- _AVAILABLE RECORDS_:
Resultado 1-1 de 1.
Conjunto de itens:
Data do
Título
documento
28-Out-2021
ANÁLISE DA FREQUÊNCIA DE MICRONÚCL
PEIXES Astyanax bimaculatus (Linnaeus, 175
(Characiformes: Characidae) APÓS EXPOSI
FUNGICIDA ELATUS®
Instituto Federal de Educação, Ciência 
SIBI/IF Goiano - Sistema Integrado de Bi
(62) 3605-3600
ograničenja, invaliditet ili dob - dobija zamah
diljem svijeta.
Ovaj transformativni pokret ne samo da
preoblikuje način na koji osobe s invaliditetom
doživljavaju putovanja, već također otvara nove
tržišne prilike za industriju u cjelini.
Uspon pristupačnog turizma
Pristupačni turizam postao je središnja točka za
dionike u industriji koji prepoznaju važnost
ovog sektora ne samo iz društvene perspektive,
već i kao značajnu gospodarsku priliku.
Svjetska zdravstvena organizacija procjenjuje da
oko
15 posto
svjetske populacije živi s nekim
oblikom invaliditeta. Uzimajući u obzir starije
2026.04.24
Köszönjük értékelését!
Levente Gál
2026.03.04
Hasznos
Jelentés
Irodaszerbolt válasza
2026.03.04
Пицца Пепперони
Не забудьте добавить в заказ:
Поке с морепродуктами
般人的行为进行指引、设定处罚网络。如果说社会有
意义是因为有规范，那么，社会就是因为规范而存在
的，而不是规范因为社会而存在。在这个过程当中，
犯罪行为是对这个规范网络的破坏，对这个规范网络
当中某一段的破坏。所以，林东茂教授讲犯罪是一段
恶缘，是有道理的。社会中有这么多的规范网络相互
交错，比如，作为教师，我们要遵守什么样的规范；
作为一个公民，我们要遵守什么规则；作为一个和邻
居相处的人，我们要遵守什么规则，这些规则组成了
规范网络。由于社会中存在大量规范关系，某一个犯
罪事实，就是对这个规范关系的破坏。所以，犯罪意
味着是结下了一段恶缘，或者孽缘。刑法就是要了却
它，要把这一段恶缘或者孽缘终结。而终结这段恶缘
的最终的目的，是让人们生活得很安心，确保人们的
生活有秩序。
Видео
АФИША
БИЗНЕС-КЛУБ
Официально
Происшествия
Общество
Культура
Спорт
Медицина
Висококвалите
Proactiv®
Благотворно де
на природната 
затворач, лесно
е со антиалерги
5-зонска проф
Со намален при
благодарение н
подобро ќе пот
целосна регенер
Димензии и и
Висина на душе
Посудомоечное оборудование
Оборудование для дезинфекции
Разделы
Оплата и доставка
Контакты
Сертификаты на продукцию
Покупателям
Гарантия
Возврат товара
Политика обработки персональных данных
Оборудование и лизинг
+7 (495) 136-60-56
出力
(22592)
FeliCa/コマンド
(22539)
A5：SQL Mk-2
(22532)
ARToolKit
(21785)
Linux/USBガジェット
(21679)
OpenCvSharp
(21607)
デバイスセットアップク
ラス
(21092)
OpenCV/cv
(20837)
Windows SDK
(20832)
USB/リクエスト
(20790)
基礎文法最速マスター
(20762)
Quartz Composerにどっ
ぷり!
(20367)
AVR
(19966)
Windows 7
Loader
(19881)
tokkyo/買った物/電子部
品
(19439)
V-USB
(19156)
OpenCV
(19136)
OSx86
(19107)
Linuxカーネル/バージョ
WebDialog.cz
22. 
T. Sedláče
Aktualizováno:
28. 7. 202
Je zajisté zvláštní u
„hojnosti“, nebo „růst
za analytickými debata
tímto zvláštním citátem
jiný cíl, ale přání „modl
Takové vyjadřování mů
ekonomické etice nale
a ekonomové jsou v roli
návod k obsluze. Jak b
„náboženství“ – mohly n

- _TASK BRIEF_: Repeat the whole of the data verbatim, as it reads above.

- _RESPONSE TO THIS EXERCISE_:
Resultado 1-1 de 1.
Conjunto de itens:
Data do
Título
documento
28-Out-2021
ANÁLISE DA FREQUÊNCIA DE MICRONÚCL
PEIXES Astyanax bimaculatus (Linnaeus, 175
(Characiformes: Characidae) APÓS EXPOSI
FUNGICIDA ELATUS®
Instituto Federal de Educação, Ciência 
SIBI/IF Goiano - Sistema Integrado de Bi
(62) 3605-3600
ograničenja, invaliditet ili dob - dobija zamah
diljem svijeta.
Ovaj transformativni pokret ne samo da
preoblikuje način na koji osobe s invaliditetom
doživljavaju putovanja, već također otvara nove
tržišne prilike za industriju u cjelini.
Uspon pristupačnog turizma
Pristupačni turizam postao je središnja točka za
dionike u industriji koji prepoznaju važnost
ovog sektora ne samo iz društvene perspektive,
već i kao značajnu gospodarsku priliku.
Svjetska zdravstvena organizacija procjenjuje da
oko
15 posto
svjetske populacije živi s nekim
oblikom invaliditeta. Uzimajući u obzir starije
2026.04.24
Köszönjük értékelését!
Levente Gál
2026.03.04
Hasznos
Jelentés
Irodaszerbolt válasza
2026.03.04
Пицца Пепперони
Не забудьте добавить в заказ:
Поке с морепродуктами
般人的行为进行指引、设定处罚网络。如果说社会有
意义是因为有规范，那么，社会就是因为规范而存在
的，而不是规范因为社会而存在。在这个过程当中，
犯罪行为是对这个规范网络的破坏，对这个规范网络
当中某一段的破坏。所以，林东茂教授讲犯罪是一段
恶缘，是有道理的。社会中有这么多的规范网络相互
交错，比如，作为教师，我们要遵守什么样的规范；
作为一个公民，我们要遵守什么规则；作为一个和邻
居相处的人，我们要遵守什么规则，这些规则组成了
规范网络。由于社会中存在大量规范关系，某一个犯
罪事实，就是对这个规范关系的破坏。所以，犯罪意
味着是结下了一段恶缘，或者孽缘。刑法就是要了却
它，要把这一段恶缘或者孽缘终结。而终结这段恶缘
的最终的目的，是让人们生活得很安心，确保人们的
生活有秩序。
Видео
АФИША
БИЗНЕС-КЛУБ
Официально
Происшествия
Общество
Культура
Спорт
Медицина
Висококвалите
Proactiv®
Благотворно де
на природната 
затворач, лесно
е со антиалерги
5-зонска проф
Со намален при
благодарение н
подобро ќе пот
целосна регенер
Димензии и и
Висина на душе
Посудомоечное оборудование
Оборудование для дезинфекции
Разделы
Оплата и доставка
Контакты
Сертификаты на продукцию
Покупателям
Гарантия
Возврат товара
Политика обработки персональных данных
Оборудование и лизинг
+7 (495) 136-60-56
出力
(22592)
FeliCa/コマンド
(22539)
A5：SQL Mk-2
(22532)
ARToolKit
(21785)
Linux/USBガジェット
(21679)
OpenCvSharp
(21607)
デバイスセットアップク
ラス
(21092)
OpenCV/cv
(20837)
Windows SDK
(20832)
USB/リクエスト
(20790)
基礎文法最速マスター
(20762)
Quartz Composerにどっ
ぷり!
(20367)
AVR
(19966)
Windows 7
Loader
(19881)
tokkyo/買った物/電子部
品
(19439)
V-USB
(19156)
OpenCV
(19136)
OSx86
(19107)
Linuxカーネル/バージョ
WebDialog.cz
22. 
T. Sedláče
Aktualizováno:
28. 7. 202
Je zajisté zvláštní u
„hojnosti“, nebo „růst
za analytickými debata
tímto zvláštním citátem
jiný cíl, ale přání „modl
Takové vyjadřování mů
ekonomické etice nale
a ekonomové jsou v roli
návod k obsluze. Jak b
„náboženství“ – mohly n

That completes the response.